Pero la reunión se vio ensombrecida por un apagón digital ocurrido cinco días antes. El 12 de junio, Washington emitió una directiva que ordenaba a Anthropic, una destacada empresa de investigación de seguridad en IA, bloquear el acceso de todos los extranjeros a sus sistemas avanzados Fable 5 y Mythos 5. La orden creó un obstáculo técnico imposible, obligando a Anthropic a desactivar los sistemas para todos sus usuarios globales.
El repentino cierre causó conmoción internacional, ilustrando el tema central de la cumbre del G7: garantizar la implementación segura y productiva de la inteligencia artificial. Los ejecutivos de Anthropic señalaron que los funcionarios federales no proporcionaron una justificación de seguridad clara. Sospechan que el gobierno descubrió una forma de eludir las medidas de seguridad de Fable 5, aunque Anthropic argumentó que la vulnerabilidad era limitada.

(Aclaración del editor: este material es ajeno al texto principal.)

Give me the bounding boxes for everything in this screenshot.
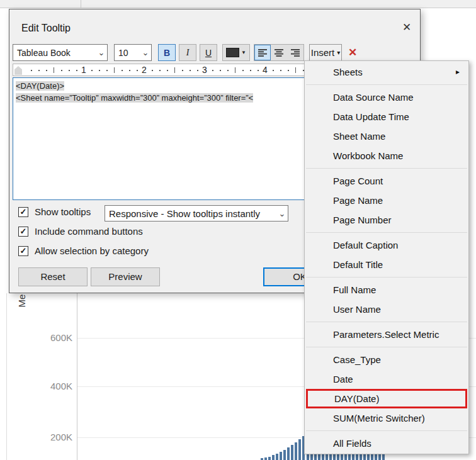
- italic-icon: I: [186, 48, 190, 58]
- ruler-tick: [242, 70, 244, 71]
- chart-bar: [287, 447, 290, 460]
- chart-bar: [344, 454, 347, 460]
- menu-item-label: Data Update Time: [333, 111, 409, 122]
- menu-item-label: Page Name: [333, 195, 383, 206]
- ruler-number: 2: [142, 65, 147, 75]
- chart-bar: [382, 454, 385, 460]
- reset-button[interactable]: Reset: [18, 267, 88, 286]
- dialog-title: Edit Tooltip: [21, 23, 71, 34]
- menu-item-parameters-select-metric[interactable]: Parameters.Select Metric: [305, 325, 468, 344]
- ruler-tick: [167, 70, 168, 71]
- menu-item-label: All Fields: [333, 438, 371, 449]
- ruler-number: 1: [81, 65, 86, 75]
- ruler-tick: [122, 70, 123, 71]
- allow-selection-label: Allow selection by category: [35, 245, 149, 256]
- chart-bar: [348, 454, 351, 460]
- chart-bar: [329, 454, 332, 460]
- insert-dropdown-menu: Sheets▸Data Source NameData Update TimeS…: [304, 60, 469, 454]
- menu-item-label: Sheets: [333, 67, 363, 77]
- include-command-buttons-checkbox[interactable]: ✓: [18, 227, 28, 237]
- delete-sheet-button[interactable]: ✕: [345, 44, 360, 61]
- menu-separator: [305, 274, 468, 280]
- menu-item-page-number[interactable]: Page Number: [305, 210, 468, 230]
- ruler-tick: [152, 70, 153, 71]
- menu-item-page-count[interactable]: Page Count: [305, 171, 468, 191]
- align-right-button[interactable]: [287, 45, 303, 60]
- menu-item-sheet-name[interactable]: Sheet Name: [305, 126, 468, 146]
- close-icon[interactable]: ✕: [396, 19, 417, 36]
- color-swatch-icon: [226, 48, 239, 57]
- font-family-select[interactable]: Tableau Book ⌄: [13, 44, 108, 61]
- menu-item-label: SUM(Metric Switcher): [333, 413, 425, 424]
- chart-bar: [291, 445, 293, 460]
- ruler-tick: [114, 67, 115, 73]
- show-tooltips-checkbox[interactable]: ✓: [18, 207, 28, 217]
- ruler-tick: [288, 70, 289, 71]
- menu-item-label: Default Title: [333, 259, 383, 270]
- menu-item-sum-metric-switcher-[interactable]: SUM(Metric Switcher): [305, 408, 468, 428]
- ruler-tick: [46, 70, 47, 71]
- ruler-tick: [61, 70, 62, 71]
- menu-item-page-name[interactable]: Page Name: [305, 191, 468, 210]
- insert-button[interactable]: Insert ▾: [309, 44, 342, 61]
- font-color-button[interactable]: ▼: [222, 44, 250, 61]
- menu-item-all-fields[interactable]: All Fields: [305, 434, 468, 453]
- menu-separator: [305, 82, 468, 87]
- y-tick-label: 400K: [41, 381, 72, 391]
- menu-item-label: DAY(Date): [334, 393, 379, 404]
- font-size-select[interactable]: 10 ⌄: [114, 44, 152, 61]
- ruler-tick: [38, 70, 40, 71]
- chart-bar: [326, 454, 328, 460]
- menu-item-user-name[interactable]: User Name: [305, 300, 468, 319]
- menu-item-label: Parameters.Select Metric: [333, 329, 439, 340]
- ruler-number: 3: [202, 65, 207, 75]
- red-x-icon: ✕: [348, 46, 357, 59]
- menu-item-full-name[interactable]: Full Name: [305, 280, 468, 300]
- ruler-tick: [129, 70, 130, 71]
- italic-button[interactable]: I: [179, 44, 196, 61]
- menu-item-workbook-name[interactable]: Workbook Name: [305, 146, 468, 165]
- menu-item-day-date-[interactable]: DAY(Date): [306, 389, 467, 408]
- menu-item-case-type[interactable]: Case_Type: [305, 350, 468, 369]
- menu-item-default-caption[interactable]: Default Caption: [305, 235, 468, 255]
- bold-button[interactable]: B: [158, 44, 176, 61]
- underline-button[interactable]: U: [200, 44, 217, 61]
- align-center-button[interactable]: [271, 45, 287, 60]
- menu-item-date[interactable]: Date: [305, 369, 468, 389]
- chart-bars-clipped: [307, 454, 386, 460]
- preview-button[interactable]: Preview: [91, 267, 160, 286]
- ruler-tick: [182, 70, 183, 71]
- chevron-down-icon: ⌄: [276, 209, 288, 218]
- menu-item-default-title[interactable]: Default Title: [305, 255, 468, 274]
- allow-selection-row: ✓ Allow selection by category: [18, 245, 149, 256]
- menu-item-label: Workbook Name: [333, 150, 403, 161]
- menu-separator: [305, 428, 468, 434]
- menu-item-data-source-name[interactable]: Data Source Name: [305, 87, 468, 107]
- menu-separator: [305, 165, 468, 171]
- ruler-tick: [106, 70, 108, 71]
- ruler-tick: [250, 70, 251, 71]
- menu-item-sheets[interactable]: Sheets▸: [305, 62, 468, 82]
- menu-item-label: Case_Type: [333, 354, 381, 365]
- ruler-tick: [280, 70, 281, 71]
- tooltip-behavior-select[interactable]: Responsive - Show tooltips instantly ⌄: [105, 205, 288, 222]
- ruler-tick: [190, 70, 191, 71]
- ruler-tick: [235, 67, 235, 73]
- chart-bar: [371, 454, 373, 460]
- align-center-icon: [275, 49, 283, 57]
- ruler-number: 4: [263, 65, 268, 75]
- tooltip-behavior-value: Responsive - Show tooltips instantly: [105, 208, 276, 219]
- chart-bar: [310, 454, 313, 460]
- underline-icon: U: [205, 48, 212, 58]
- menu-item-data-update-time[interactable]: Data Update Time: [305, 107, 468, 126]
- menu-item-label: Data Source Name: [333, 92, 414, 103]
- chart-pane-border: [6, 293, 7, 460]
- chart-bar: [307, 454, 309, 460]
- allow-selection-checkbox[interactable]: ✓: [18, 246, 28, 256]
- dropdown-caret-icon: ▾: [337, 49, 340, 56]
- align-left-button[interactable]: [254, 45, 271, 60]
- ruler-margin-marker[interactable]: [14, 66, 22, 75]
- menu-separator: [305, 344, 468, 350]
- ruler-tick: [54, 67, 54, 73]
- chart-bars: [261, 434, 306, 460]
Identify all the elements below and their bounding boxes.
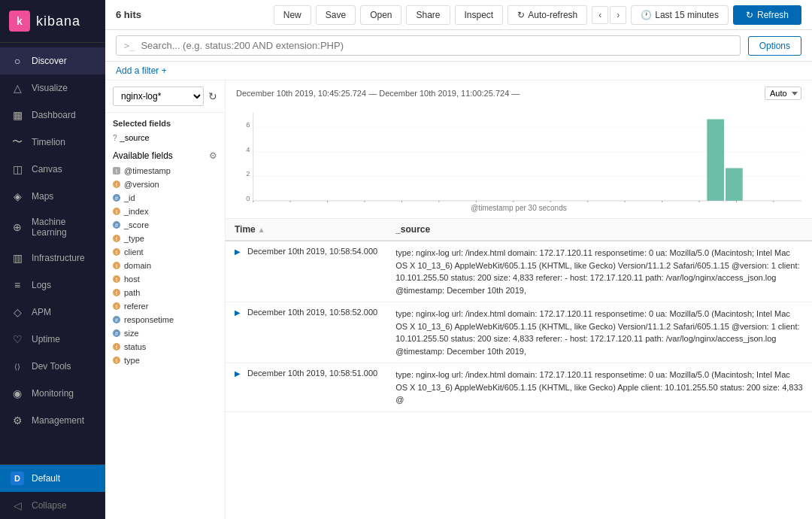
- sidebar-item-collapse[interactable]: ◁ Collapse: [0, 492, 105, 519]
- field-item-size[interactable]: # size: [105, 326, 225, 340]
- table-row: ▶ December 10th 2019, 10:58:51.000 type:…: [226, 363, 812, 412]
- filter-bar: Add a filter +: [105, 62, 812, 80]
- time-cell: ▶ December 10th 2019, 10:58:52.000: [226, 302, 386, 363]
- sidebar-item-canvas[interactable]: ◫ Canvas: [0, 156, 105, 183]
- fields-gear-icon[interactable]: ⚙: [209, 150, 217, 161]
- options-button[interactable]: Options: [748, 36, 801, 56]
- field-type-indicator: t: [113, 181, 120, 188]
- field-item-referer[interactable]: t referer: [105, 299, 225, 313]
- next-time-button[interactable]: ›: [610, 6, 626, 24]
- expand-arrow[interactable]: ▶: [235, 369, 241, 378]
- sidebar-item-label: Discover: [32, 56, 67, 66]
- chart-interval-select[interactable]: Auto: [765, 86, 801, 100]
- apm-icon: ◇: [11, 305, 24, 319]
- available-fields-header: Available fields ⚙: [105, 144, 225, 164]
- sidebar-item-dashboard[interactable]: ▦ Dashboard: [0, 102, 105, 129]
- field-name: @version: [124, 180, 159, 189]
- time-cell: ▶ December 10th 2019, 10:58:54.000: [226, 241, 386, 302]
- expand-arrow[interactable]: ▶: [235, 247, 241, 256]
- sidebar-item-monitoring[interactable]: ◉ Monitoring: [0, 380, 105, 407]
- field-item-path[interactable]: t path: [105, 286, 225, 299]
- index-pattern-select[interactable]: nginx-log*: [113, 86, 204, 106]
- sidebar-item-default[interactable]: D Default: [0, 465, 105, 492]
- source-cell: type: nginx-log url: /index.html domain:…: [386, 302, 812, 363]
- dashboard-icon: ▦: [11, 108, 24, 122]
- add-filter-button[interactable]: Add a filter +: [116, 65, 801, 76]
- chart-canvas: 0 2 4 6: [236, 105, 801, 202]
- sidebar-item-ml[interactable]: ⊕ Machine Learning: [0, 210, 105, 244]
- field-type-indicator: t: [113, 357, 120, 364]
- field-item-client[interactable]: t client: [105, 245, 225, 259]
- field-name: _score: [124, 220, 149, 229]
- field-item-type-field[interactable]: t type: [105, 354, 225, 367]
- results-area[interactable]: Time ▲ _source ▶ December 10th 2019, 10:…: [226, 219, 812, 519]
- field-item-domain[interactable]: t domain: [105, 259, 225, 272]
- field-item-host[interactable]: t host: [105, 272, 225, 286]
- new-button[interactable]: New: [274, 5, 311, 25]
- field-type-indicator: #: [113, 316, 120, 323]
- topbar-actions: New Save Open Share Inspect ↻ Auto-refre…: [274, 5, 801, 25]
- chart-x-axis-label: @timestamp per 30 seconds: [236, 204, 801, 212]
- field-item-status[interactable]: t status: [105, 340, 225, 354]
- chart-bar: [726, 168, 743, 201]
- sidebar-item-timelion[interactable]: 〜 Timelion: [0, 129, 105, 156]
- time-range-button[interactable]: 🕐 Last 15 minutes: [631, 5, 729, 25]
- sidebar-item-apm[interactable]: ◇ APM: [0, 299, 105, 326]
- field-item-responsetime[interactable]: # responsetime: [105, 313, 225, 326]
- field-item-score[interactable]: # _score: [105, 218, 225, 232]
- refresh-button[interactable]: ↻ Refresh: [733, 5, 801, 25]
- field-item-timestamp[interactable]: t @timestamp: [105, 164, 225, 178]
- field-name: client: [124, 247, 144, 256]
- field-name: referer: [124, 302, 148, 311]
- svg-text:4: 4: [246, 145, 250, 153]
- search-input[interactable]: [141, 40, 732, 51]
- expand-arrow[interactable]: ▶: [235, 308, 241, 317]
- field-name: host: [124, 275, 140, 284]
- field-type-indicator: t: [113, 262, 120, 269]
- selected-field-source: ? _source: [105, 131, 225, 144]
- main-content: 6 hits New Save Open Share Inspect ↻ Aut…: [105, 0, 812, 519]
- sidebar-item-management[interactable]: ⚙ Management: [0, 407, 105, 434]
- sidebar-item-infrastructure[interactable]: ▥ Infrastructure: [0, 244, 105, 272]
- prev-time-button[interactable]: ‹: [592, 6, 608, 24]
- source-field-name: _source: [120, 133, 150, 142]
- field-type-indicator: t: [113, 275, 120, 283]
- source-column-header: _source: [386, 219, 812, 241]
- open-button[interactable]: Open: [360, 5, 401, 25]
- field-name: _index: [124, 207, 148, 216]
- field-name: _type: [124, 234, 144, 243]
- sidebar-item-uptime[interactable]: ♡ Uptime: [0, 326, 105, 353]
- chart-area: December 10th 2019, 10:45:25.724 — Decem…: [226, 80, 812, 219]
- time-cell: ▶ December 10th 2019, 10:58:51.000: [226, 363, 386, 412]
- refresh-fields-button[interactable]: ↻: [208, 90, 217, 102]
- field-item-version[interactable]: t @version: [105, 178, 225, 191]
- fields-section: Selected fields ? _source Available fiel…: [105, 113, 225, 519]
- sidebar-item-visualize[interactable]: △ Visualize: [0, 74, 105, 102]
- field-type-indicator: #: [113, 194, 120, 202]
- sort-icon: ▲: [258, 226, 265, 234]
- inspect-button[interactable]: Inspect: [455, 5, 504, 25]
- content-area: nginx-log* ↻ Selected fields ? _source A…: [105, 80, 812, 519]
- field-item-index[interactable]: t _index: [105, 205, 225, 218]
- auto-refresh-button[interactable]: ↻ Auto-refresh: [508, 5, 587, 25]
- sidebar-item-logs[interactable]: ≡ Logs: [0, 272, 105, 299]
- save-button[interactable]: Save: [316, 5, 356, 25]
- field-type-indicator: t: [113, 248, 120, 256]
- sidebar-item-discover[interactable]: ○ Discover: [0, 47, 105, 74]
- sidebar-item-devtools[interactable]: ⟨⟩ Dev Tools: [0, 353, 105, 380]
- share-button[interactable]: Share: [406, 5, 450, 25]
- field-type-indicator: t: [113, 167, 120, 175]
- source-type-indicator: ?: [113, 134, 117, 142]
- chart-header: December 10th 2019, 10:45:25.724 — Decem…: [236, 86, 801, 100]
- field-item-id[interactable]: # _id: [105, 191, 225, 205]
- sidebar-item-maps[interactable]: ◈ Maps: [0, 183, 105, 210]
- search-bar: >_ Options: [105, 30, 812, 62]
- selected-fields-header: Selected fields: [105, 113, 225, 131]
- svg-text:6: 6: [246, 120, 250, 129]
- chart-svg: 0 2 4 6: [236, 105, 801, 202]
- refresh-icon: ↻: [746, 10, 753, 20]
- field-item-type[interactable]: t _type: [105, 232, 225, 245]
- time-column-header[interactable]: Time ▲: [226, 219, 386, 241]
- chart-title: December 10th 2019, 10:45:25.724 — Decem…: [236, 89, 520, 98]
- field-name: domain: [124, 261, 151, 270]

Este conflicto no es nuevo. Desde febrero, la administración Trump y Anthropic han estado en disputa, ya que la empresa se ha negado a permitir que su tecnología se utilice para armas autónomas o vigilancia masiva. Para los líderes europeos, el cierre validó sus temores sobre la dependencia de la infraestructura controlada por EE. UU. El presidente francés, Emmanuel Macron, advirtió que los países aliados se negarán a comprar IA estadounidense si temen que pueda ser desconectada abruptamente.

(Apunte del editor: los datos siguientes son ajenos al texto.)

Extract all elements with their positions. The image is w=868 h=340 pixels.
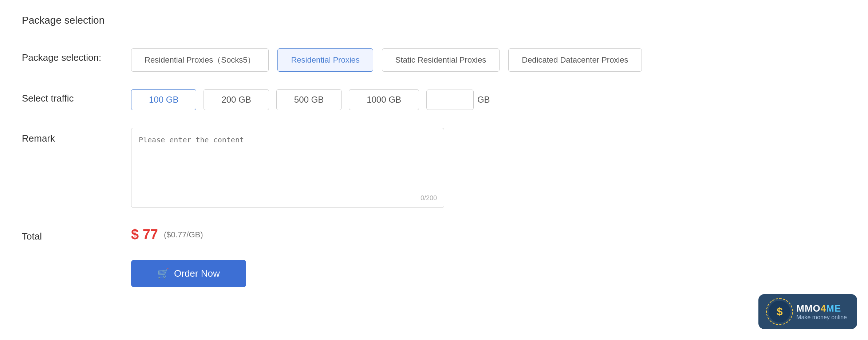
remark-counter: 0/200 (421, 194, 437, 202)
traffic-btn-1000gb[interactable]: 1000 GB (349, 89, 419, 110)
cart-icon: 🛒 (157, 268, 169, 279)
package-selection-row: Package selection Residential Proxies（So… (22, 48, 846, 72)
total-row: Total $ 77 ($0.77/GB) (22, 227, 846, 242)
section-divider (22, 30, 846, 30)
package-selection-label: Package selection (22, 48, 131, 63)
traffic-btn-500gb[interactable]: 500 GB (276, 89, 342, 110)
package-btn-residential[interactable]: Residential Proxies (277, 48, 373, 72)
package-btn-residential-socks5[interactable]: Residential Proxies（Socks5） (131, 48, 269, 72)
total-label: Total (22, 227, 131, 242)
mmo4me-name: MMO4ME (796, 303, 847, 314)
traffic-selection-row: Select traffic 100 GB 200 GB 500 GB 1000… (22, 89, 846, 110)
traffic-custom-input[interactable] (426, 90, 474, 110)
mmo4me-badge: $ MMO4ME Make money online (758, 294, 857, 329)
remark-wrapper: 0/200 (131, 128, 444, 209)
remark-textarea[interactable] (131, 128, 444, 208)
total-value: 77 (143, 227, 158, 242)
order-now-label: Order Now (174, 268, 220, 279)
order-now-button[interactable]: 🛒 Order Now (131, 260, 246, 287)
mmo4me-name-four: 4 (821, 303, 826, 314)
package-options: Residential Proxies（Socks5） Residential … (131, 48, 642, 72)
remark-label: Remark (22, 128, 131, 144)
total-amount: $ 77 (131, 227, 158, 242)
remark-row: Remark 0/200 (22, 128, 846, 209)
traffic-custom-unit: GB (477, 95, 490, 105)
mmo4me-name-mmo: MMO (796, 303, 821, 314)
mmo4me-text: MMO4ME Make money online (796, 303, 847, 321)
mmo4me-name-me: ME (826, 303, 841, 314)
section-title: Package selection (22, 15, 846, 26)
page-wrapper: Package selection Package selection Resi… (0, 0, 868, 340)
traffic-options: 100 GB 200 GB 500 GB 1000 GB GB (131, 89, 490, 110)
traffic-btn-200gb[interactable]: 200 GB (204, 89, 269, 110)
traffic-btn-100gb[interactable]: 100 GB (131, 89, 196, 110)
mmo4me-dollar-icon: $ (777, 305, 783, 318)
mmo4me-logo: $ (769, 301, 790, 323)
total-rate: ($0.77/GB) (164, 230, 203, 240)
traffic-label: Select traffic (22, 89, 131, 104)
total-currency: $ (131, 227, 139, 242)
package-btn-dedicated-datacenter[interactable]: Dedicated Datacenter Proxies (508, 48, 642, 72)
mmo4me-sub: Make money online (796, 314, 847, 321)
package-btn-static-residential[interactable]: Static Residential Proxies (382, 48, 500, 72)
traffic-custom-wrapper: GB (426, 90, 490, 110)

Para calmar estas ansiedades, los funcionarios del G7 discutieron la creación de un marco especial para designar a países amigos y restaurar su acceso a herramientas de IA estadounidenses restringidas. Mientras tanto, los ejecutivos tecnológicos presentaron sus propias visiones. Dario Amodei de Anthropic y Demis Hassabis de Google DeepMind abogaron por una coalición liderada por Estados Unidos. Sam Altman de OpenAI propuso una organización mundial para establecer estándares de prueba para la IA. Sin embargo, Altman también pidió a los líderes que no cedieran sus responsabilidades a los laboratorios de IA.